Your objective:
Each entry that follows should be set down precisely, with its pictures removed.

Data extract:

====================

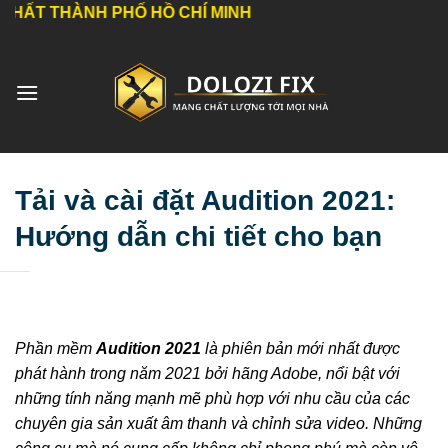
Bỏ
ÀNH PHỐ HỒ CHÍ MINH
qua
nội
dung
Tải và cài đặt Audition 2021:
Hướng dẫn chi tiết cho bạn
Phần mềm
Audition 2021
là phiên bản mới nhất được
phát hành trong năm 2021 bởi hãng Adobe, nổi bật với
những tính năng mạnh mẽ phù hợp với nhu cầu của các
chuyên gia sản xuất âm thanh và chỉnh sửa video. Những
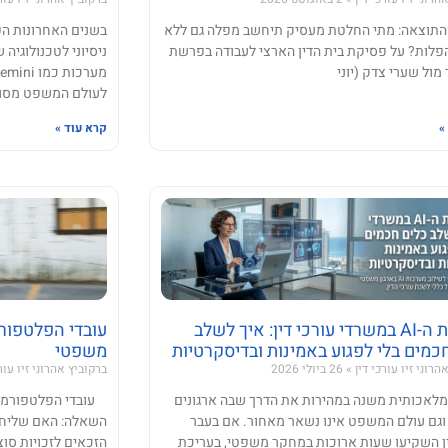
וצאה: מתי החלטת מעסיק תיחשב מפלה גם ללא
הפלות? על פסיקת בית הדין הארצי לעבודה בפרשת
ניסיוני לטכנולוגי
מול שערי צדק (יוני
לעולם המשפט מסוגל
»
קרא עוד »
מהפכת ה-AI במשרדי עורכי דין: איך לשלב
עובדי הפלטפורמ
כמים בלי לפגוע באמינות ובדיסקרטיות
משפטי
הרוני זיו עורכי דין
26 ביולי 2026
ברקוביץ אהרוני זיו עור
מלאכותית משנה במהירות את הדרך שבה ארגונים
עובדי הפלטפורמות
 וגם עולם המשפט אינו נשאר מאחור. אם בעבר
השאלה: האם שליחי ו
ין השקיעו שעות ארוכות במחקר משפטי, בעריכת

====================

Reply:
Bỏ
ÀNH PHỐ HỒ CHÍ MINH
qua
nội
dung
Tải và cài đặt Audition 2021:
Hướng dẫn chi tiết cho bạn
Phần mềm
Audition 2021
là phiên bản mới nhất được
phát hành trong năm 2021 bởi hãng Adobe, nổi bật với
những tính năng mạnh mẽ phù hợp với nhu cầu của các
chuyên gia sản xuất âm thanh và chỉnh sửa video. Những
וצאה: מתי החלטת מעסיק תיחשב מפלה גם ללא
הפלות? על פסיקת בית הדין הארצי לעבודה בפרשת
ניסיוני לטכנולוגי
מול שערי צדק (יוני
לעולם המשפט מסוגל
»
קרא עוד »
מהפכת ה-AI במשרדי עורכי דין: איך לשלב
עובדי הפלטפורמ
כמים בלי לפגוע באמינות ובדיסקרטיות
משפטי
הרוני זיו עורכי דין
26 ביולי 2026
ברקוביץ אהרוני זיו עור
מלאכותית משנה במהירות את הדרך שבה ארגונים
עובדי הפלטפורמות
 וגם עולם המשפט אינו נשאר מאחור. אם בעבר
השאלה: האם שליחי ו
ין השקיעו שעות ארוכות במחקר משפטי, בעריכת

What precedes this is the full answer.